> **Work item**: Retype the entries, please, from their first line to the line containing "Древней составляюще", exactly and only those lines, minus the pictures.

Top of Data extract

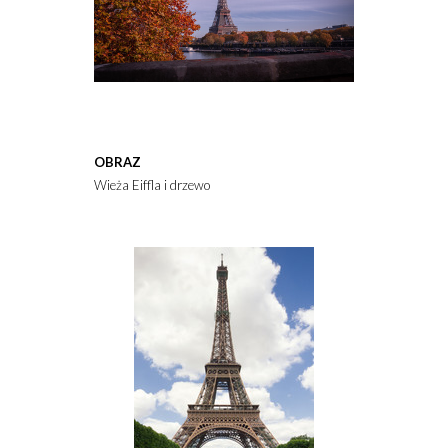
OBRAZ
Wieża Eiffla i drzewo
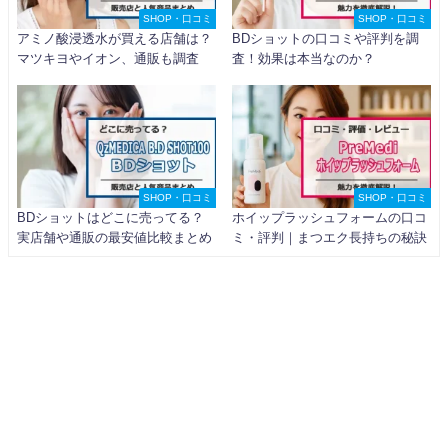
SHOP・口コミ
SHOP・口コミ
アミノ酸浸透水が買える店舗は？
BDショットの口コミや評判を調
マツキヨやイオン、通販も調査
査！効果は本当なのか？
SHOP・口コミ
SHOP・口コミ
BDショットはどこに売ってる？
ホイップラッシュフォームの口コ
実店舗や通販の最安値比較まとめ
ミ・評判｜まつエク長持ちの秘訣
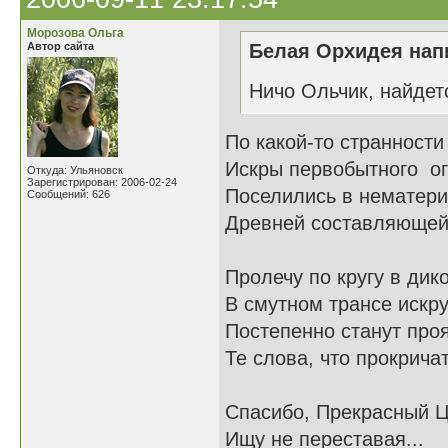
Морозова Ольга
Автор сайта
Белая Орхидея напи
Ничо Ольчик, найдет
По какой-то странности
Искры первобытного о
Откуда: Ульяновск
Зарегистрирован: 2006-02-24
Поселились в нематери
Сообщений: 626
Древней составляюще
Пролечу по кругу в дик
В смутном трансе искр
Постепенно станут про
Те слова, что прокрича
Спасибо, Прекрасный Ц
Ищу не переставая...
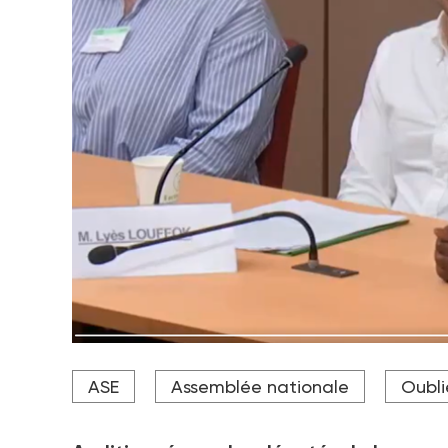
Anne-Solène Taillardat, Lyes Louffok et Diodio Me
ASE
Assemblée nationale
Oubli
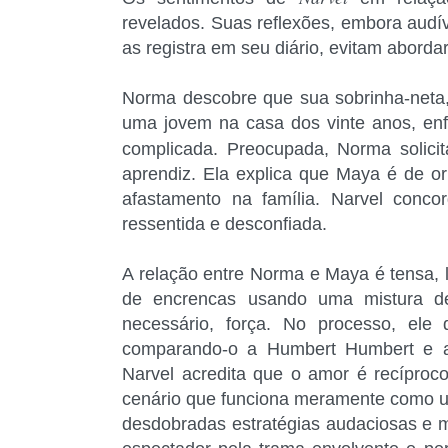
revelados. Suas reflexões, embora audí
as registra em seu diário, evitam abord
Norma descobre que sua sobrinha-neta,
uma jovem na casa dos vinte anos, enf
complicada. Preocupada, Norma solici
aprendiz. Ela explica que Maya é de or
afastamento na família. Narvel con
ressentida e desconfiada.
A relação entre Norma e Maya é tensa, 
de encrencas usando uma mistura de i
necessário, força. No processo, ele 
comparando-o a Humbert Humbert e acu
Narvel acredita que o amor é recíproc
cenário que funciona meramente como u
desdobradas estratégias audaciosas e 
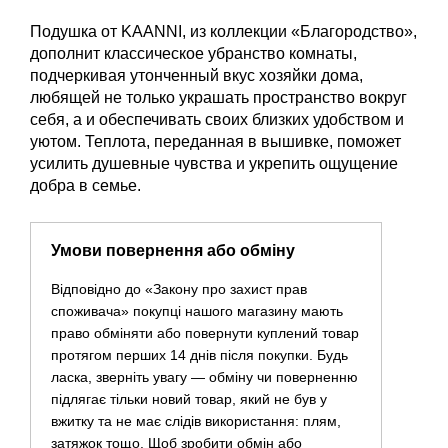
Подушка от KAANNI, из коллекции «Благородство»,
дополнит классическое убранство комнаты,
подчеркивая утонченный вкус хозяйки дома,
любящей не только украшать пространство вокруг
себя, а и обеспечивать своих близких удобством и
уютом. Теплота, переданная в вышивке, поможет
усилить душевные чувства и укрепить ощущение
добра в семье.
Умови повернення або обміну
Відповідно до «Закону про захист прав
споживача» покупці нашого магазину мають
право обміняти або повернути куплений товар
протягом перших 14 днів після покупки. Будь
ласка, зверніть увагу — обміну чи поверненню
підлягає тільки новий товар, який не був у
вжитку та не має слідів використання: плям,
затяжок тощо. Щоб зробити обмін або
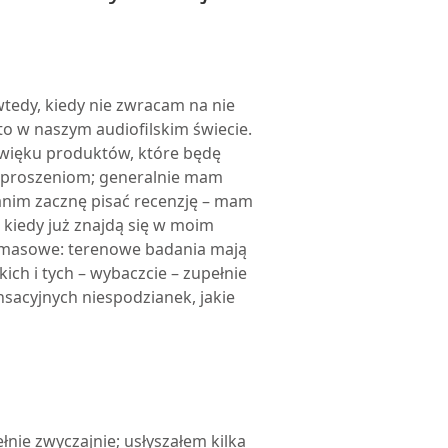
wtedy, kiedy nie zwracam na nie
sto w naszym audiofilskim świecie.
więku produktów, które będę
zaproszeniom; generalnie mam
zanim zacznę pisać recenzję – mam
kiedy już znajdą się w moim
 masowe: terenowe badania mają
ch i tych – wybaczcie – zupełnie
nsacyjnych niespodzianek, jakie
nie zwyczajnie; usłyszałem kilka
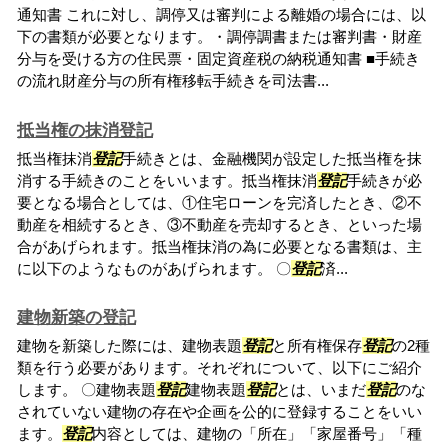
通知書 これに対し、調停又は審判による離婚の場合には、以
下の書類が必要となります。・調停調書または審判書・財産
分与を受ける方の住民票・固定資産税の納税通知書 ■手続き
の流れ財産分与の所有権移転手続きを司法書...
抵当権の抹消登記
抵当権抹消
登記
手続きとは、金融機関が設定した抵当権を抹
消する手続きのことをいいます。抵当権抹消
登記
手続きが必
要となる場合としては、①住宅ローンを完済したとき、②不
動産を相続するとき、③不動産を売却するとき、といった場
合があげられます。抵当権抹消の為に必要となる書類は、主
に以下のようなものがあげられます。 〇
登記
済...
建物新築の登記
建物を新築した際には、建物表題
登記
と所有権保存
登記
の2種
類を行う必要があります。それぞれについて、以下にご紹介
します。 〇建物表題
登記
建物表題
登記
とは、いまだ
登記
のな
されていない建物の存在や企画を公的に登録することをいい
ます。
登記
内容としては、建物の「所在」「家屋番号」「種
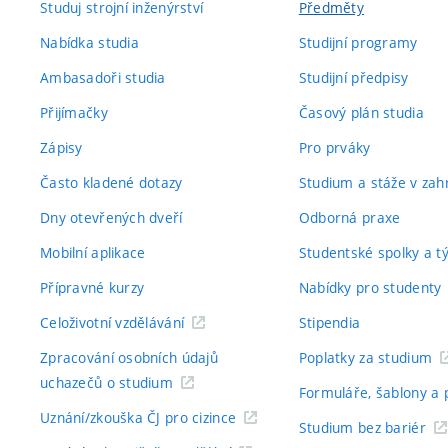
Studuj strojní inženýrství
Předměty
Nabídka studia
Studijní programy
Ambasadoři studia
Studijní předpisy
Přijímačky
Časový plán studia
Zápisy
Pro prváky
Často kladené dotazy
Studium a stáže v zahr
Dny otevřených dveří
Odborná praxe
Mobilní aplikace
Studentské spolky a 
Přípravné kurzy
Nabídky pro studenty
Celoživotní vzdělávání
Stipendia
Zpracování osobních údajů
Poplatky za studium
uchazečů o studium
Formuláře, šablony a 
Uznání/zkouška ČJ pro cizince
Studium bez bariér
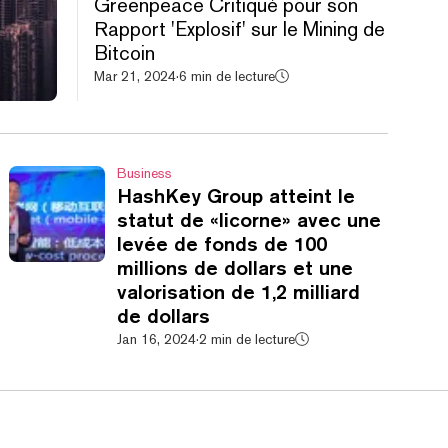
Greenpeace Critiqué pour son
Rapport 'Explosif' sur le Mining de
Bitcoin
Mar 21, 2024
·
6 min de lecture
Business
HashKey Group atteint le
statut de «licorne» avec une
levée de fonds de 100
millions de dollars et une
valorisation de 1,2 milliard
de dollars
Jan 16, 2024
·
2 min de lecture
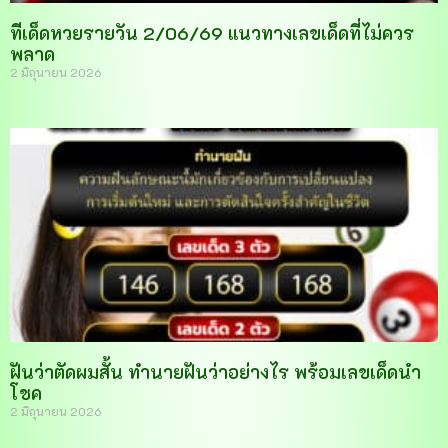
ทีเด็ดหวยรายวัน 2/06/69 แนวทางเลขเด็ดที่ไม่ควร
พลาด
2 มิถุนายน 2026
ฝันว่าตัดผมสั้น ทำนายฝันว่าอย่างไร พร้อมเลขเด็ดนำ
โชค
2 มิถุนายน 2026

Bottom of Data extract

> **Task output**:
OBRAZ
Wieża Eiffla i drzewo
SHOP・口コミ
SHOP・口コミ
アミノ酸浸透水が買える店舗は？
BDショットの口コミや評判を調
マツキヨやイオン、通販も調査
査！効果は本当なのか？
SHOP・口コミ
SHOP・口コミ
BDショットはどこに売ってる？
ホイップラッシュフォームの口コ
実店舗や通販の最安値比較まとめ
ミ・評判｜まつエク長持ちの秘訣
Морозова Ольга
Автор сайта
Белая Орхидея напи
Ничо Ольчик, найдет
По какой-то странности
Искры первобытного о
Откуда: Ульяновск
Зарегистрирован: 2006-02-24
Поселились в нематери
Сообщений: 626
Древней составляюще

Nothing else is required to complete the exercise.